After a prolonged legal battle, UNC Chapel Hill has settled with acclaimed journalist Nikole Hannah-Jones over a failed hiring attempt last year.

After Hannah-Jones drew criticism from faculty regarding her work on the 1619 project, UNC offered her a 5-year contract rather than the usual tenured position.

After a prolonged legal battle, The University of North Carolina at Chapel Hill (UNC-Chapel Hill) has settled with acclaimed journalist Nikole Hannah-Jones over a failed hiring attempt last year.

In 2021, the university’s journalism school courted Nikole Hannah-Jones, Pulitzer Prize-winning journalist and founder of the controversial 1619 Project, for a tenured chair in Race and Investigative Journalism at the university’s Hussman School of Journalism and Media. 
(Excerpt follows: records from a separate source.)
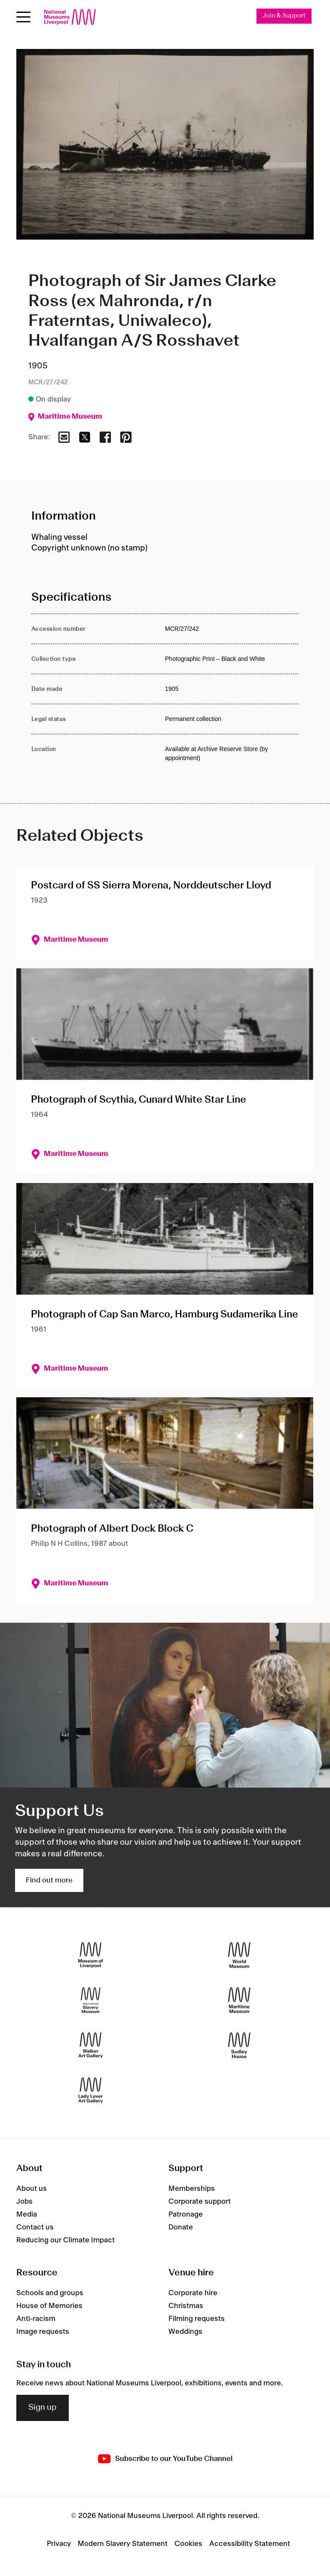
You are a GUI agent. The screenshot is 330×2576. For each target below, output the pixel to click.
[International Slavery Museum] (90, 2000)
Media (26, 2214)
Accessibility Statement (249, 2544)
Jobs (24, 2201)
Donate (180, 2227)
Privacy (59, 2544)
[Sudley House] (239, 2045)
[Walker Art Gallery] (90, 2045)
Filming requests (196, 2319)
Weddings (185, 2332)
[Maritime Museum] (239, 2000)
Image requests (42, 2332)
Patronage (185, 2214)
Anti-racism (35, 2319)
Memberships (191, 2189)
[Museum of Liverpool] (90, 1955)
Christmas (185, 2306)
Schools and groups (49, 2293)
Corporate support (199, 2201)
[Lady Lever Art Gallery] (90, 2090)
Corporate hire (192, 2293)
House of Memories (49, 2306)
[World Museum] (239, 1955)
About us (31, 2189)
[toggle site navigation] (23, 17)
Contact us (35, 2227)
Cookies (188, 2544)
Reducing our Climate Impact (65, 2240)
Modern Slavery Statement (123, 2544)
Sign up (42, 2408)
After Hannah-Jones drew criticism from faculty regarding her work on the 1619 project, however, UNC offered her a 5-year contract rather than the usual tenured position. 

[RELATED: ANALYSIS: Critical Race Theorist Nikole Hannah-Jones should not be headlining an MLK event]

The NY Times’s 1619 Project, headed by Hannah-Jones, attempts to redefine the nation’s founding and history around the first arrival of slaves in the colonies in 1619. 

UNC’s refusal to grant the tenured position to Hannah-Jones drew intense backlash from faculty and students, as well as academics and journalists. Hannah-Jones subsequently informed the university that she was considering legal action

Because of the pressure placed on the board of trustees, and the threatened litigation, on June 30 of 2021 UNC decided to backtrack and grant Hannah-Jones tenure.

[RELATED: Nikole Hannah-Jones brags about tricking audience into thinking MLK quotes were her words]

Instead, in July of that year, Hannah-Jones accepted a similar position at Howard University in Washington D.C., where she raised more than $20 million for the Center for Journalism and Democracy at the university. 

According to the student newspaper The Daily Tar Heel, the amount of Hannah-Jones’s settlement with UNC-Chapel Hill is $74,999.99.

UNC-Chapel Hill’s media relations team provided Campus Reform with the following quote from David Boliek UNC-Chapel Hill Board of Trustees: “The steps taken to resolve the lingering potential legal action posed by Ms. Hannah-Jones will hopefully help to close this chapter and give the University the space to focus on moving forward.”

Campus Reform reached out to current students attending UNC for Chapel Hill for comment. This article will be updated accordingly.